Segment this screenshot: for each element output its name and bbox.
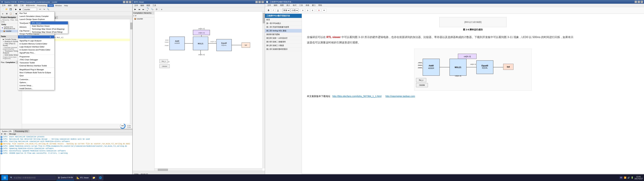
doc-nav-ch3[interactable]: 第三章 Verilog HDL 基础 [265, 29, 302, 33]
menu-options[interactable]: Options... [18, 81, 54, 84]
rtl-filter-tab[interactable]: ▾ [135, 15, 136, 17]
rtl-v-scroll-thumb[interactable] [263, 13, 265, 23]
rtl-hier-tab[interactable]: ≡ [133, 15, 134, 17]
doc-underline-btn[interactable]: U [276, 9, 280, 12]
doc-nav-ch6[interactable]: 第六章 实例二 按键消抖 [265, 40, 302, 44]
taskbar-app-browser[interactable]: 🌐 [98, 175, 103, 180]
rtl-next-btn[interactable]: ⏭ [142, 8, 145, 11]
new-btn[interactable]: 📄 [1, 8, 4, 11]
menu-signaltap[interactable]: SignalTap II Logic Analyzer [18, 39, 54, 42]
rtl-tree-counter[interactable]: 📦 counter [133, 18, 154, 20]
rtl-menu-view[interactable]: 视图 [146, 4, 151, 7]
submenu-rtl[interactable]: RTL Viewer [30, 22, 68, 24]
tb2-btn4[interactable]: ◀ [14, 12, 18, 16]
submenu-tech-map-post[interactable]: Technology Map Viewer (Post-Mapping) [30, 28, 68, 30]
doc-nav-ch8[interactable]: 第八章 实例四 数码管显示 [265, 48, 302, 51]
doc-align-right-btn[interactable]: ≡ [310, 9, 314, 12]
doc-menu-tools[interactable]: 工具 [298, 4, 304, 7]
menu-qsys[interactable]: Qsys [18, 74, 54, 77]
files-tab[interactable]: Files [10, 19, 14, 21]
tb2-btn2[interactable]: ⊞ [5, 12, 8, 16]
doc-menu-file[interactable]: 文件 [266, 4, 272, 7]
taskbar-app-quartus[interactable]: ⚙ Quartus II 64-Bit [56, 175, 74, 180]
doc-menu-window[interactable]: 窗口 [311, 4, 317, 7]
menu-transceiver[interactable]: Transceiver Toolkit [18, 61, 54, 64]
rtl-minimize[interactable]: ─ [256, 1, 258, 3]
open-btn[interactable]: 📂 [5, 8, 8, 11]
scroll-thumb[interactable] [130, 22, 132, 29]
rtl-zoom-in-btn[interactable]: 🔍+ [146, 8, 150, 11]
hierarchy-tab[interactable]: ▸ Hierarchy [1, 19, 10, 21]
rtl-close[interactable]: ✕ [262, 1, 264, 3]
rtl-maximize[interactable]: □ [258, 1, 261, 3]
menu-nios[interactable]: Nios II Software Build Tools for Eclipse [18, 71, 54, 74]
tb2-btn1[interactable]: ≡ [1, 12, 4, 16]
doc-link-2[interactable]: http://xiaomeige.taobao.com [386, 95, 415, 98]
menu-assignments[interactable]: 赋值ments [25, 4, 36, 7]
rtl-menu-file[interactable]: 文件 [133, 4, 139, 7]
menu-customize[interactable]: Customize... [18, 78, 54, 81]
rtl-menu-tools[interactable]: 工具 [152, 4, 157, 7]
stop-btn[interactable]: ⏹ [18, 8, 22, 11]
doc-minimize[interactable]: ─ [634, 1, 637, 3]
doc-menu-view[interactable]: 视图 [279, 4, 285, 7]
menu-megawizard[interactable]: MegaWizard Plug-In Manager [18, 68, 54, 71]
entity-input[interactable] [23, 8, 37, 11]
menu-programmer[interactable]: Programmer [18, 55, 54, 58]
menu-memory-editor[interactable]: In-System Memory Content Editor [18, 42, 54, 45]
redo-btn[interactable]: ↪ [42, 8, 46, 11]
doc-menu-format[interactable]: 格式 [292, 4, 298, 7]
submenu-tech-map-fit[interactable]: Technology Map Viewer (Post-Fitting) [30, 30, 68, 34]
doc-bold-btn[interactable]: B [266, 9, 271, 12]
maximize-button[interactable]: □ [126, 1, 128, 3]
taskbar-search-box[interactable]: 🔍 在这里输入你要搜索的内容 [9, 175, 56, 180]
menu-edit[interactable]: 编辑 [7, 4, 12, 7]
doc-menu-help[interactable]: 帮助 [317, 4, 323, 7]
menu-sources-probes[interactable]: In-System Sources and Probes Editor [18, 48, 54, 51]
search-btn[interactable]: 🔍 [46, 8, 50, 11]
doc-nav-preface[interactable]: 前言 [265, 18, 302, 22]
menu-sim-lib[interactable]: Launch Simulation Library Compiler [18, 15, 54, 18]
rtl-zoom-out-btn[interactable]: 🔍- [150, 8, 154, 11]
doc-nav-ch5[interactable]: 第五章 实例一 LED流水灯 [265, 36, 302, 40]
editor-scrollbar[interactable] [130, 19, 132, 124]
menu-ext-memory[interactable]: External Memory Interface Toolkit [18, 64, 54, 67]
menu-signalprobe[interactable]: SignalProbe Pins... [18, 51, 54, 54]
start-button[interactable]: ⊞ [1, 175, 8, 180]
rtl-fit-btn[interactable]: ⊡ [155, 8, 158, 11]
rtl-v-scrollbar[interactable] [262, 12, 265, 168]
menu-install-devices[interactable]: Install Devices... [18, 87, 54, 90]
compile-btn[interactable]: ▶ [14, 8, 18, 11]
doc-font-select[interactable]: 宋体 [282, 8, 290, 12]
taskbar-app-rtl[interactable]: 📐 RTL Viewer [75, 175, 90, 180]
doc-menu-insert[interactable]: 插入 [286, 4, 291, 7]
menu-help[interactable]: Help [63, 4, 69, 7]
doc-menu-edit[interactable]: 编辑 [273, 4, 278, 7]
lang-indicator[interactable]: 中 [620, 176, 623, 179]
taskbar-clock[interactable]: 13:41 2017/1/17 [634, 176, 643, 180]
rtl-h-scrollbar[interactable] [154, 168, 262, 171]
menu-file[interactable]: 文件 [1, 4, 6, 7]
close-button[interactable]: ✕ [129, 1, 131, 3]
doc-size-select[interactable]: 小四 12 14 [291, 8, 298, 12]
menu-project[interactable]: 工程 [19, 4, 25, 7]
rtl-filter-btn[interactable]: ≡ [160, 8, 164, 11]
rtl-h-scroll-thumb[interactable] [158, 169, 168, 171]
tab-system[interactable]: System (18) [0, 130, 13, 132]
menu-netlist-viewers[interactable]: Netlist Viewers ▶ [18, 35, 54, 38]
menu-window[interactable]: Window [54, 4, 63, 7]
menu-run-tool[interactable]: Run Tool [18, 12, 54, 15]
tab-processing[interactable]: Processing (21) [14, 130, 29, 132]
doc-maximize[interactable]: □ [638, 1, 640, 3]
doc-italic-btn[interactable]: I [272, 9, 275, 12]
doc-align-left-btn[interactable]: ≡ [301, 9, 305, 12]
menu-tools[interactable]: Tools [48, 4, 54, 7]
doc-align-center-btn[interactable]: ≡ [306, 9, 310, 12]
doc-color-btn[interactable]: A [317, 9, 321, 12]
menu-jtag[interactable]: JTAG Chain Debugger [18, 58, 54, 61]
tb2-btn3[interactable]: 📋 [9, 12, 12, 16]
doc-nav-ch2[interactable]: 第二章 开发环境搭建与使用 [265, 25, 302, 29]
rtl-prev-btn[interactable]: ⏮ [137, 8, 141, 11]
save-btn[interactable]: 💾 [9, 8, 12, 11]
doc-menu-table[interactable]: 表格 [304, 4, 310, 7]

* [EXERCISE REQUIREMENTS]:
Give the count, and only the count, of lines in these records that hold the string "tech".

* [COMPLETED TASK]:
2